The 8 Neural Network Architectures Machine Learning Researchers Need to Learn

In this blog post, I want to share the 8 neural network architectures from the course that I believe any machine learning researchers should be familiar with to advance their work.

By James Le, Machine Learning Engineer on January 31, 2018 in Architecture, Deep Learning, Machine Learning, Neural Networks

comments

Why do we need Machine Learning?

Machine learning is needed for tasks that are too complex for humans to code directly. Some tasks are so complex that it is impractical, if not impossible, for humans to work out all of the nuances and code for them explicitly. So instead, we provide a large amount of data to a machine learning algorithm and let the algorithm work it out by exploring that data and searching for a model that will achieve what the programmers have set it out to achieve.
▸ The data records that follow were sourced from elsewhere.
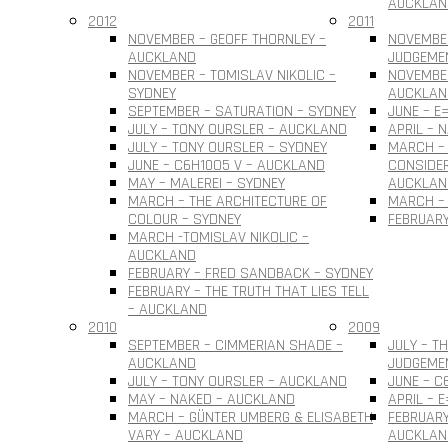
AUCKLAN
2012
2011
NOVEMBER – GEOFF THORNLEY –
NOVEMBE
AUCKLAND
JUDGEME
NOVEMBER – TOMISLAV NIKOLIC –
NOVEMBER
SYDNEY
AUCKLAN
SEPTEMBER – SATURATION – SYDNEY
JUNE – E
JULY – TONY OURSLER – AUCKLAND
APRIL – 
JULY – TONY OURSLER – SYDNEY
MARCH – 
JUNE – C6H10O5 V – AUCKLAND
CONSIDER
MAY – MALEREI – SYDNEY
AUCKLAN
MARCH – THE ARCHITECTURE OF
MARCH – 
COLOUR – SYDNEY
FEBRUARY
MARCH -TOMISLAV NIKOLIC –
AUCKLAND
FEBRUARY – FRED SANDBACK – SYDNEY
FEBRUARY – THE TRUTH THAT LIES TELL
– AUCKLAND
2010
2009
SEPTEMBER – CIMMERIAN SHADE –
JULY – T
AUCKLAND
JUDGEME
JULY – TONY OURSLER – AUCKLAND
JUNE – C
MAY – NAKED – AUCKLAND
APRIL – 
MARCH – GÜNTER UMBERG & ELISABETH
FEBRUARY
VARY – AUCKLAND
AUCKLAN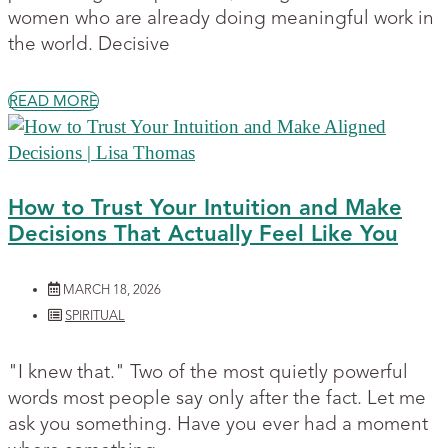
women who are already doing meaningful work in
the world. Decisive
READ MORE
How to Trust Your Intuition and Make
Decisions That Actually Feel Like You
MARCH 18, 2026
SPIRITUAL
"I knew that." Two of the most quietly powerful
words most people say only after the fact. Let me
ask you something. Have you ever had a moment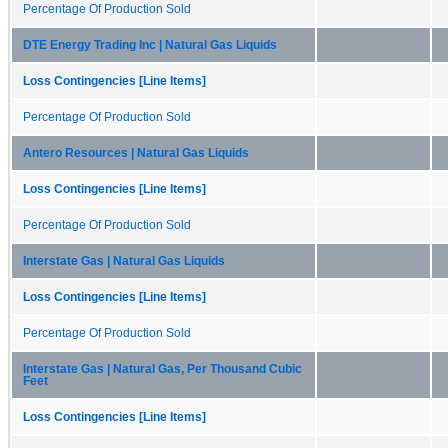
Percentage Of Production Sold
DTE Energy Trading Inc | Natural Gas Liquids
Loss Contingencies [Line Items]
Percentage Of Production Sold
Antero Resources | Natural Gas Liquids
Loss Contingencies [Line Items]
Percentage Of Production Sold
Interstate Gas | Natural Gas Liquids
Loss Contingencies [Line Items]
Percentage Of Production Sold
Interstate Gas | Natural Gas, Per Thousand Cubic
Feet
Loss Contingencies [Line Items]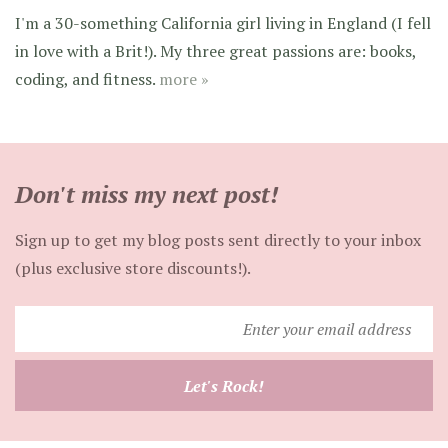
I'm a 30-something California girl living in England (I fell
in love with a Brit!). My three great passions are: books,
coding, and fitness.
more »
Don't miss my next post!
Sign up to get my blog posts sent directly to your inbox
(plus exclusive store discounts!).
Enter
your
email
Let's Rock!
address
Let’s look at these 2 examples:

It is very hard to write programs that solve problems like recognizing a 3-dimensional object from a novel viewpoint in new lighting conditions in a cluttered scene. We don’t know what program to write because we don’t know how it’s done in our brain. Even if we had a good idea about how to do it, the program might be horrendously complicated.
It is hard to write a program to compute the probability that a credit card transaction is fraudulent. There may not be any rules that are both simple and reliable. We need to combine a very large number of weak rules. Fraud is a moving target but the program needs to keep changing.

Then comes the Machine Learning Approach: Instead of writing a program by hand for each specific task, we collect lots of examples that specify the correct output for a given input. A machine learning algorithm then takes these examples and produces a program that does the job. The program produced by the learning algorithm may look very different from a typical hand-written program. It may contain millions of numbers. If we do it right, the program works for new cases as well as the ones we trained it on. If the data changes the program can change too by training on the new data. You should note that massive amounts of computation are now cheaper than paying someone to write a task-specific program.

Given that, some examples of tasks best solved by machine learning include:

Recognizing patterns: Objects in real scenes, Facial identities or facial expressions, Spoken words
Recognizing anomalies: Unusual sequences of credit card transactions, Unusual patterns of sensor readings in a nuclear power plant
Prediction: Future stock prices or currency exchange rates, Which movies will a person like

What are Neural Networks?

Neural networks are a class of models within the general machine learning literature. So for example, if you took a Coursera course on machine learning, neural networks will likely be covered. Neural networks are a specific set of algorithms that has revolutionized the field of machine learning. They are inspired by biological neural networks and the current so called deep neural networks have proven to work quite very well. Neural Networks are themselves general function approximations, that is why they can be applied to literally almost any machine learning problem where the problem is about learning a complex mapping from the input to the output space.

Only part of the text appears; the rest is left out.